If you are refused insurance, or the premiums you are asked to pay appear unreasonably high because of your condition, you can appeal the decision. If you have an insurance claim rejected for any reason you may be able to challenge the decision. If you want to challenge or appeal the decisions, legal advice is recommended.
Self-managed or private superannuation is different from group superannuation and is often used by people who are self-employed or not in regular employment. You can still get life and disability insurance through these funds but the insurer is likely to ask health questions to which you are required to answer honestly. Some schemes will cover you if you haven’t needed any treatment for a certain length of time.

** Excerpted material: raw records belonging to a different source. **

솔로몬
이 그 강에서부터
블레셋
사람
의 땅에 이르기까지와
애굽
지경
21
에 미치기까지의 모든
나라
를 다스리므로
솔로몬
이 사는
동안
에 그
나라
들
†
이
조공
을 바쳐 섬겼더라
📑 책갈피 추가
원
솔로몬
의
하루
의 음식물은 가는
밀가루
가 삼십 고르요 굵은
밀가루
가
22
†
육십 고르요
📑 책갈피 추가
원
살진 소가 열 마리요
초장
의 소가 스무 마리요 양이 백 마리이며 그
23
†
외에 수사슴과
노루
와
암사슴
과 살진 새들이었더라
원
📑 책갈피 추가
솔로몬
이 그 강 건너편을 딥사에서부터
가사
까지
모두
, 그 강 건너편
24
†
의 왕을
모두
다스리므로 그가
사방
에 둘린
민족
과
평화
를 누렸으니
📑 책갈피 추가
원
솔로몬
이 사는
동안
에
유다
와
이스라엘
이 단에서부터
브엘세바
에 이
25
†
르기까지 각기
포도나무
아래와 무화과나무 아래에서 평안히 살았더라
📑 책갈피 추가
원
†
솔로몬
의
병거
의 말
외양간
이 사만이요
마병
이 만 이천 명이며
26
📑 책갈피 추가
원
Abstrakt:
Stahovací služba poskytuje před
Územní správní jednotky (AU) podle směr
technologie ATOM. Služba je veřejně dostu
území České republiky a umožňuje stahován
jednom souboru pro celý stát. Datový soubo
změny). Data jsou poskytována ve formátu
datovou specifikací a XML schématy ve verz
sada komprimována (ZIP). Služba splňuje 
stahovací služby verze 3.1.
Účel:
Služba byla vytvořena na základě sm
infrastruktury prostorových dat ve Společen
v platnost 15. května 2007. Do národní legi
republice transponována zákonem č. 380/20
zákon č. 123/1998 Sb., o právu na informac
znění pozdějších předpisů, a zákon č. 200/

If you’re not sure whether your condition should be disclosed you should speak to your Haemophilia Treatment Centre. However, employers are able to refuse employment if it is considered reasonable to do so based on these concerns. If you don’t mention your bleeding disorder when asked on an application form and an accident occurs, you may not be entitled to legal protection.
However, there are numerous state/territory and federal laws that protect against discrimination in the workplace if you disclose your status and are treated unfairly because of it. Under the Disability Discrimination Act, Anti-discrimination, and Industrial Relations laws employers are required to make ‘reasonable adjustments’ to accommodate an employee’s condition, for example, providing you with a work station that reduces the chance of a bleeding injury through repetitive movements or knocks.